Now that it's basically confirmed across English football media, we take a look at the "real" reasons why Alan Pardew swapped Newcastle United for a managerial post at Crystal Palace.
#1 - The shirts
It seems that at Newcastle United everything is very "black and white", with little room for the shades of grey in between. One day you take your club to a 6th place Premier League finish and everyone in town adores you, next you fail to win a match for a mere half year and you are the enemy of the state. At Palace life is brighter. The red, the blue and the yellow is sure to lighten up Pardew's days and if things are not going as well as he thought he can always ignore the patches on the shirts and pretend he's the manager of Barcelona...or Dinamo Bucharest perhaps.
#2 - Parish's Hair
Alan Pardew seems like a man who likes his hair. At Newcastle, owner Mike Ashley is hardly an idol when it comes to style and pride of a full head of hair. Crystal Palace's Steve Parish on the other hand is a proper hair-centric human being who seems to take the appearance of his do very serious. Perhaps even more serious than making a run at the League Cup for example, priorities that will sit very well with those of the former Newcastle bench-boss.
#3 - Bigger bird
As far as club birds are concerned, Pardew will see his move as an upgrade because let's face it, an Eagle is a much more impressive bird than the Magpie. Crows can be cool perhaps but are mostly associated with death, a feeling Pardew must have felt often in his past two years with The Magpies. An Eagle on the other hand is a bird of pray, even if that "bird of pray" sits in the relegation zone, 10 points behind the little magpie.
#4 - Selhurst Park
A smaller home venue will be a very welcome change for Alan Pardew. At almost exactly half the size of his former office St. James' Park, Pardew will be happy to know that once he fails at his new job there will only be half the amount of #PardewOut banners hanging around him on match-days.

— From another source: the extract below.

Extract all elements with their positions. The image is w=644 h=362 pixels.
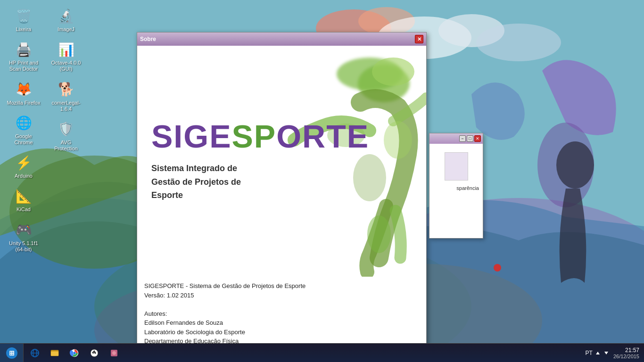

#5 - Not a single French player
The fact that Palace does not employ a single French footballer will be a huge relief for Pardew who until yesterday had to deal with over half a dozen of those in the North East. After realizing that a manager should probably be able to speak the same language as his players, Pardew will be glad to know that the closest thing he will have to a French player in London is Moroccan striker Marouane Chamakh and Congo international Yannick Bolasie who's first language is surely French.